Through a Jungian Lens

Blending Jungian Psychology and Photography

Archive for the ‘empathy’ tag

Understanding Others

without comments

I’ve chosen a different photo today, one that is decidedly more messy, more full of life.  When I first came to China in August of 2006, I took a stroll down this street.  The left side was much like the right side, jam-packed with small shops and apartments that hugged a narrow street, a stark contrast to the city area in which I live which has wide streets with boulevards filled with grass, roses and sculpted bushes.  My first taste of street food was on this street in a little tarp-covered stall that sold noodle and dumpling soup to construction workers for the most part.  It still remains, at least in this small section, a messy place bursting with life.

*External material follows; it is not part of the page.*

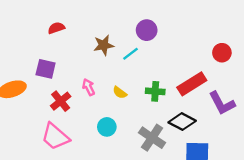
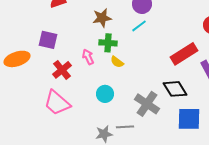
cyan line: (130, 54) -> (139, 26), moved
green cross: (155, 91) -> (108, 43), moved
black diamond: (182, 122) -> (175, 89), turned 30

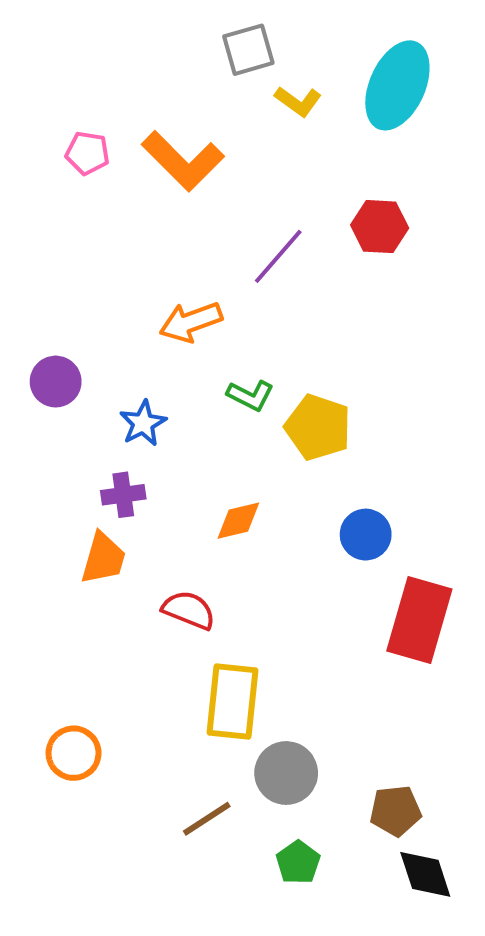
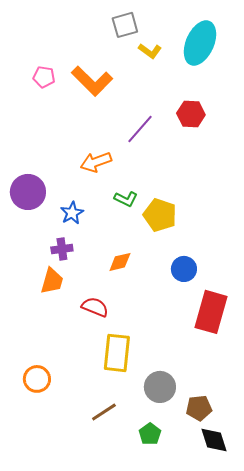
purple circle: (56, 382) -> (28, 192), size x1.4
gray circle: (286, 773) -> (160, 387), moved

Understanding all of this “life” that I encounter in China is problematic for me, and probably everyone else as well.  How can I really be expected to understand a foreign culture, let alone my own culture when I struggle with understanding myself.  It is a rare person who can say with honesty that he or she truly understands him or her “self.”

“Understanding oneself is difficult enough; understanding others is their responsibility, if they are inclined to do so and have a mind for it.  What one can know of another is just the tip of an iceberg; the far greater part of anyone’s personal identity is beyond the ken of an outsider.  For that matter, those who have worked on themselves enough to be comfortable with who they are – as opposed to those arrogant souls who are simply narcissistic – do not need, nor do the ask, to be understood by others.  I am what I am; take it or leave it..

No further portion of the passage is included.